In [15]:
from google.colab import drive
drive.mount('/content/drive')

Drive already mounted at /content/drive; to attempt to forcibly remount, call drive.mount("/content/drive", force_remount=True).


In [21]:
from xgboost import XGBClassifier
from sklearn.metrics import accuracy_score, classification_report
from tqdm import tqdm
import joblib
import pandas as pd
import numpy as np

In [16]:
import joblib
import tensorflow as tf

# Load Word2Vec data
X_train_w2v = joblib.load('/content/drive/MyDrive/aap/X_train_w2v.joblib')
X_val_w2v = joblib.load('/content/drive/MyDrive/aap/X_val_w2v.joblib')
X_test_w2v = joblib.load('/content/drive/MyDrive/aap/X_test_w2v.joblib')


y_train_w2v = joblib.load('/content/drive/MyDrive/aap/y_train_w2v.joblib')
y_val_w2v = joblib.load('/content/drive/MyDrive/aap/y_val_w2v.joblib')

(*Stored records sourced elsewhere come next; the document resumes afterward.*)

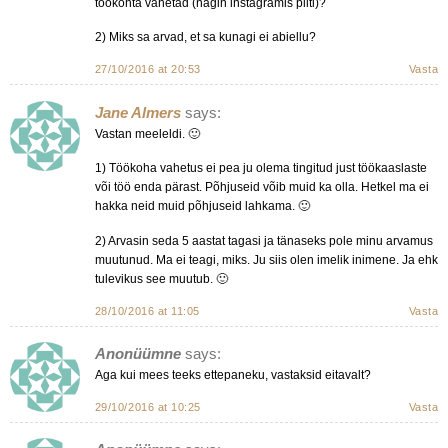
töökohta vahetad (nägin instagramis pilti)?
2) Miks sa arvad, et sa kunagi ei abiellu?
27/10/2016 at 20:53
Vasta
Jane Almers
says:
Vastan meeleldi. 🙂
1) Töökoha vahetus ei pea ju olema tingitud just töökaaslaste
või töö enda pärast. Põhjuseid võib muid ka olla. Hetkel ma ei
hakka neid muid põhjuseid lahkama. 🙂
2) Arvasin seda 5 aastat tagasi ja tänaseks pole minu arvamus
muutunud. Ma ei teagi, miks. Ju siis olen imelik inimene. Ja ehk
tulevikus see muutub. 🙂
28/10/2016 at 11:05
Vasta
Anonüümne
says:
Aga kui mees teeks ettepaneku, vastaksid eitavalt?
29/10/2016 at 10:25
Vasta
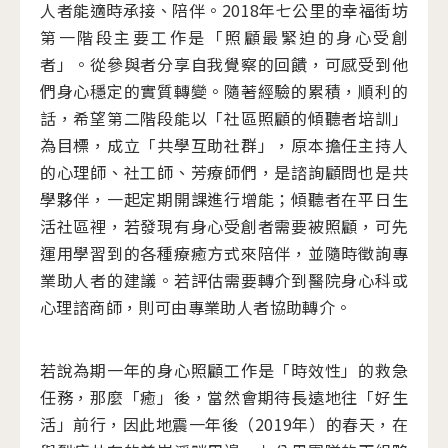
人者能適時承接、陪伴。2018年七公里的幸福街坊
第一階段主要工作是「照顧最緊迫的身心受創
者」。從參與者分享自我覺察的回饋，可感受到他
們身心穩定的實質轉變。隨著經驗的累積，順利的
話，希望第二階段能以「社區照顧的傾聽者培訓」
為目標，成立「共學互助社群」，原本擔任主持人
的心理師、社工師、芳療師們，是諮詢顧問也是共
學夥伴，一起定期開課進行增能；傾聽者在平日生
活社區裡，若發現有身心受創者需要被照顧，可先
運用學習到的各種療癒方式來陪伴，並隨時徵詢專
業助人者的建議。若評估需要轉介到醫院身心科或
心理諮商師，則可由專業助人者協助轉介。
若說為期一年的身心照顧工作是「時效性」的救急
任務，那麼「癒」後，當然會期待長遠地往「好生
活」前行，因此地震一年後（2019年）的春天，在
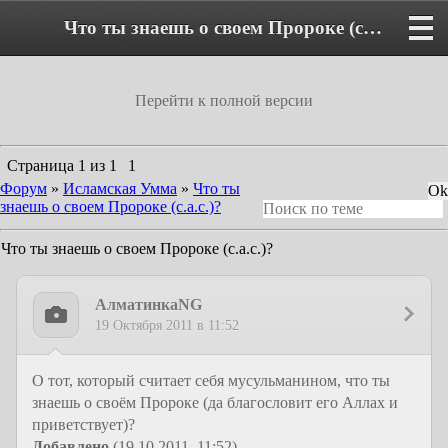
Что ты знаешь о своем Пророке (с.а.с.)? - Форум
Перейти к полной версии
Страница
1
из
1
1
Форум
»
Исламская Умма
»
Что ты
знаешь о своем Пророке (с.а.с.)?
Что ты знаешь о своем Пророке (с.а.с.)?
АлматинкаNG
19 Октября 2011 в 11:52
О тот, который считает себя мусульманином, что ты
знаешь о своём Пророке (да благословит его Аллах и
приветствует)?
Добавлено
(19.10.2011, 11:52)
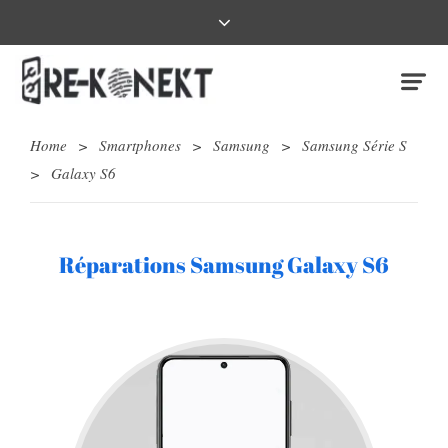
Home
>
Smartphones
>
Samsung
>
Samsung Série S
>
Galaxy S6
Réparations Samsung Galaxy S6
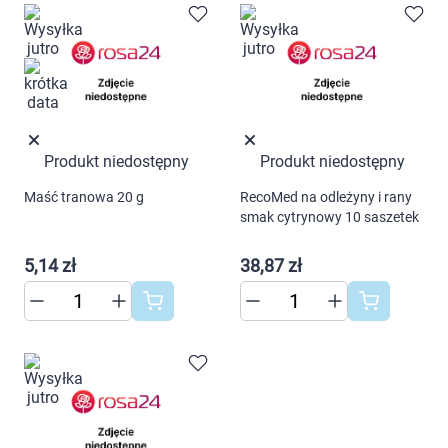
Produkt niedostępny
Produkt niedostępny
Maść tranowa 20 g
RecoMed na odleżyny i rany
smak cytrynowy 10 saszetek
5,14 zł
38,87 zł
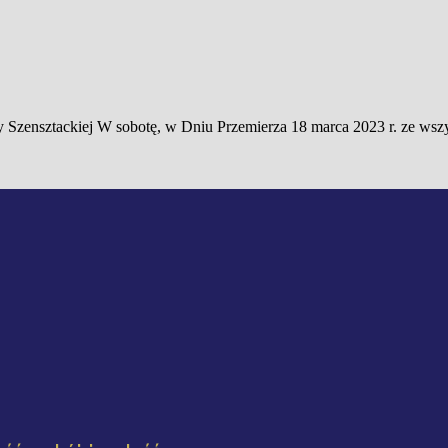
 Szensztackiej W sobotę, w Dniu Przemierza 18 marca 2023 r. ze wsz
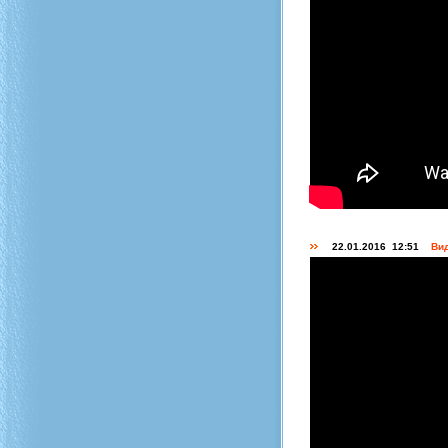
22.01.2016 12:51
Вид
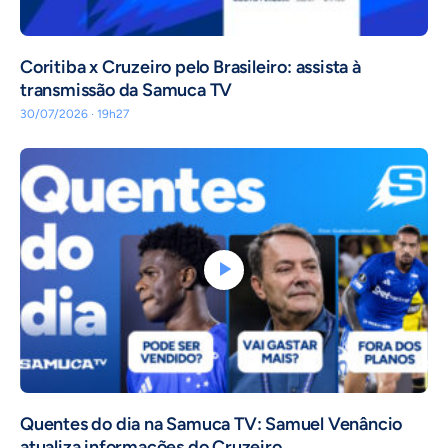
Coritiba x Cruzeiro pelo Brasileiro: assista à
transmissão da Samuca TV
30/07/2026 · 19h27
Quentes do dia na Samuca TV: Samuel Venâncio
atualiza informações do Cruzeiro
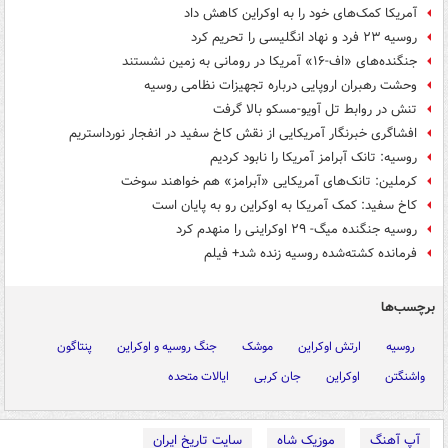
آمریکا کمک‌های خود را به اوکراین کاهش داد
روسیه ۲۳ فرد و نهاد انگلیسی را تحریم کرد
جنگنده‌های «اف-۱۶» آمریکا در رومانی به زمین نشستند
وحشت رهبران اروپایی درباره تجهیزات نظامی روسیه
تنش در روابط تل آویو-مسکو بالا گرفت
افشاگری خبرنگار آمریکایی از نقش کاخ سفید در انفجار نورداستریم
روسیه: تانک آبرامز آمریکا را نابود کردیم
کرملین: تانک‌های آمریکایی «آبرامز» هم خواهند سوخت
کاخ سفید: کمک آمریکا به اوکراین رو به پایان است
روسیه جنگنده میگ- ۲۹ اوکراینی را منهدم کرد
فرمانده کشته‌شده روسیه زنده شد+ فیلم
برچسب‌ها
روسیه
ارتش اوکراین
موشک
جنگ روسیه و اوکراین
پنتاگون
واشنگتن
اوکراین
جان کربی
ایالات متحده
آپ آهنگ
موزیک شاه
سایت تاریخ ایران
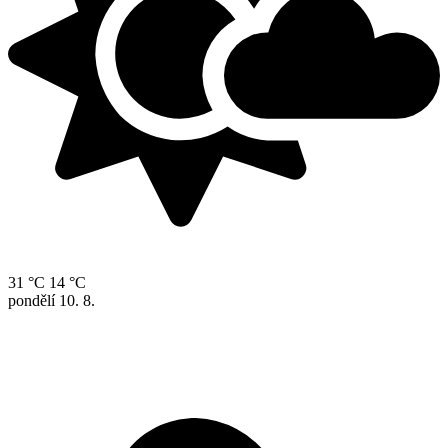
31 °C
14 °C
pondělí
10. 8.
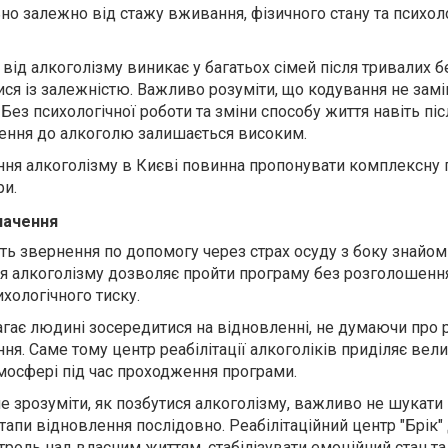
но залежно від стажу вживання, фізичного стану та психол
від алкоголізму виникає у багатьох сімей після тривалих 
ися із залежністю. Важливо розуміти, що кодування не зам
 Без психологічної роботи та зміни способу життя навіть піс
ення до алкоголю залишається високим.
ання алкоголізму в Києві повинна пропонувати комплексну 
ри.
начення
ь звернення по допомогу через страх осуду з боку знайом
ня алкоголізму дозволяє пройти програму без розголошенн
ихологічного тиску.
гає людині зосередитися на відновленні, не думаючи про р
ня. Саме тому центр реабілітації алкоголіків приділяє вели
тмосфері під час проходження програми.
е зрозуміти, як позбутися алкоголізму, важливо не шукат
етапи відновлення послідовно. Реабілітаційний центр "Брік
троль над власним життям, стабілізувати емоційний стан т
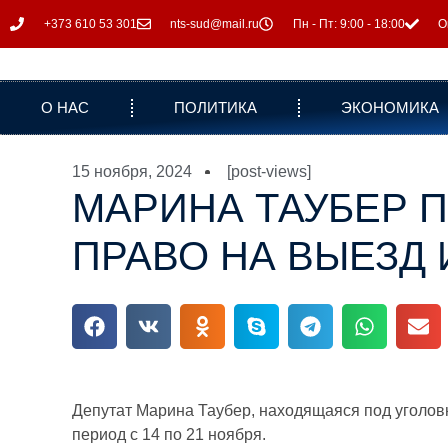
+373 610 53 301
nts-sud@mail.ru
Пн - Пт: 9:00 - 18:00
О
О НАС
ПОЛИТИКА
ЭКОНОМИКА
15 ноября, 2024
[post-views]
МАРИНА ТАУБЕР П
ПРАВО НА ВЫЕЗД 
Депутат Марина Таубер, находящаяся под уголов
период с 14 по 21 ноября.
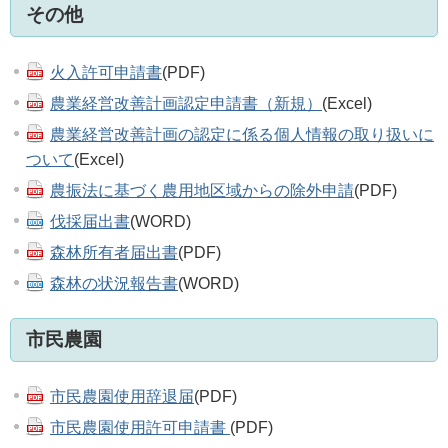
その他
火入許可申請書
(PDF)
農業経営改善計画認定申請書（新規）
(Excel)
農業経営改善計画の認定に係る個人情報の取り扱いに
ついて
(Excel)
農振法に基づく農用地区域からの除外申請
(PDF)
伐採届出書
(WORD)
森林所有者届出書
(PDF)
森林の状況報告書
(WORD)
市民農園
市民農園使用辞退届
(PDF)
市民農園使用許可申請書
(PDF)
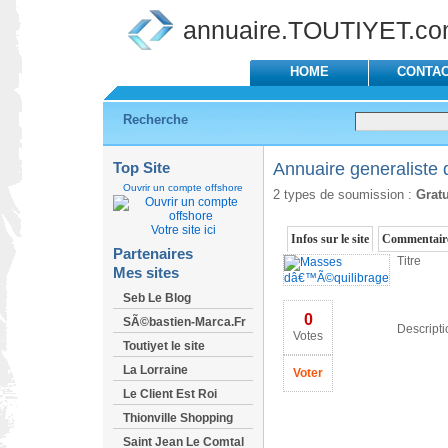
annuaire.TOUTIYET.c
HOME
CONTA
Recherche
Top Site
Annuaire generaliste d
Ouvrir un compte offshore
2 types de soumission :
Gratu
Votre site ici
Infos sur le site
Commentaire
Partenaires
Titre
Mes sites
Seb Le Blog
0
SÃ©bastien-Marca.Fr
Descripti
Votes
Toutiyet le site
La Lorraine
Voter
Le Client Est Roi
Thionville Shopping
Saint Jean Le Comtal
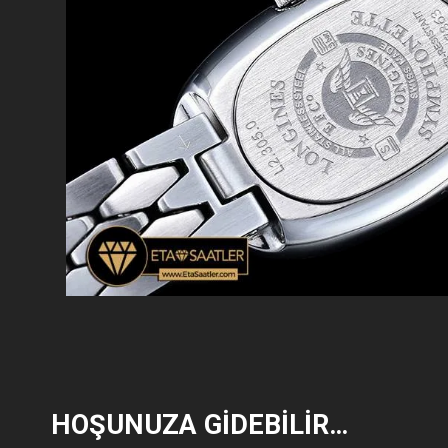
HOŞUNUZA GIDEBILIR…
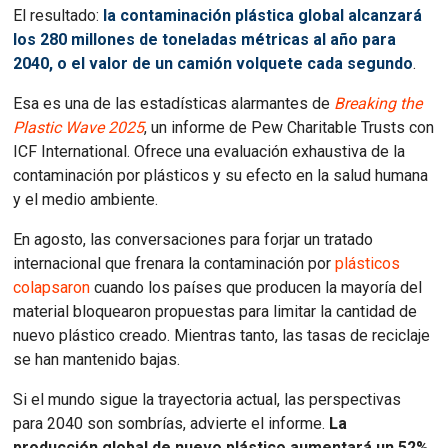
El resultado:
la contaminación plástica global alcanzará
los 280 millones de toneladas métricas al año para
2040, o el valor de un camión volquete cada segundo
.
Esa es una de las estadísticas alarmantes de
Breaking the
Plastic Wave 2025
, un informe de Pew Charitable Trusts con
ICF International. Ofrece una evaluación exhaustiva de la
contaminación por plásticos y su efecto en la salud humana
y el medio ambiente.
En agosto, las conversaciones para forjar un tratado
internacional que frenara la contaminación por
plásticos
colapsaron
cuando los países que producen la mayoría del
material bloquearon propuestas para limitar la cantidad de
nuevo plástico creado. Mientras tanto, las tasas de reciclaje
se han mantenido bajas.
Si el mundo sigue la trayectoria actual, las perspectivas
para 2040 son sombrías, advierte el informe.
La
producción global de nuevo plástico aumentará un 52%,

y_test = joblib.load('/content/drive/MyDrive/aap/y_test.joblib')


In [7]:
%%time
xgb_clf = XGBClassifier(
        learning_rate=0.1,
        n_estimators=400,
        max_depth=8,
        objective='multi:softmax',
        use_label_encoder=False,
        eval_metric='logloss',
        random_state = 42
    )

    # Train the model


xgb_clf.fit(X_train_w2v, y_train_w2v)

# Make predictions on validation and test sets
y_val_pred = xgb_clf.predict(X_val_w2v)
y_pred_w2v = xgb_clf.predict(X_test_w2v)

# Calculate validation accuracy
val_accuracy = accuracy_score(y_val_w2v, y_val_pred)
# Print the validation accuracy
print(f"Validation Accuracy: {val_accuracy * 100:.2f}%")

accuracy_cv = accuracy_score(y_test, y_pred_w2v)
report_cv = classification_report(y_test, y_pred_w2v)

print(f"Test Accuracy for word2vec: {accuracy_cv * 100:.2f}%")

Parameters: { "use_label_encoder" } are not used.



Validation Accuracy: 76.66%
Test Accuracy for word2vec: 90.20%
CPU times: user 8min 55s, sys: 565 ms, total: 8min 55s
Wall time: 1min 11s


we can find this model is trained very fast compared to other models, what's more the dimension is only 100 compared with the 2-gram cv and tfidf,
so i want to improve my data using data-centric methods

## using cross avlidation

In [26]:
X_train_w2v_cv = np.concatenate([X_train_w2v,X_val_w2v],axis = 0)
y_train_w2v_cv = np.concatenate([y_train_w2v,y_val_w2v],axis = 0)

In [25]:
np.concatenate([X_train_w2v,X_val_w2v],axis = 0).shape

(69491, 100)

In [30]:
## using cross validation for training process
from sklearn.model_selection import cross_val_score

cv_scores = cross_val_score(xgb_clf, X_train_w2v_cv, y_train_w2v_cv, cv=5, scoring='accuracy')
print("Average cross-validation accuracy:", cv_scores.mean())


Parameters: { "use_label_encoder" } are not used.

Parameters: { "use_label_encoder" } are not used.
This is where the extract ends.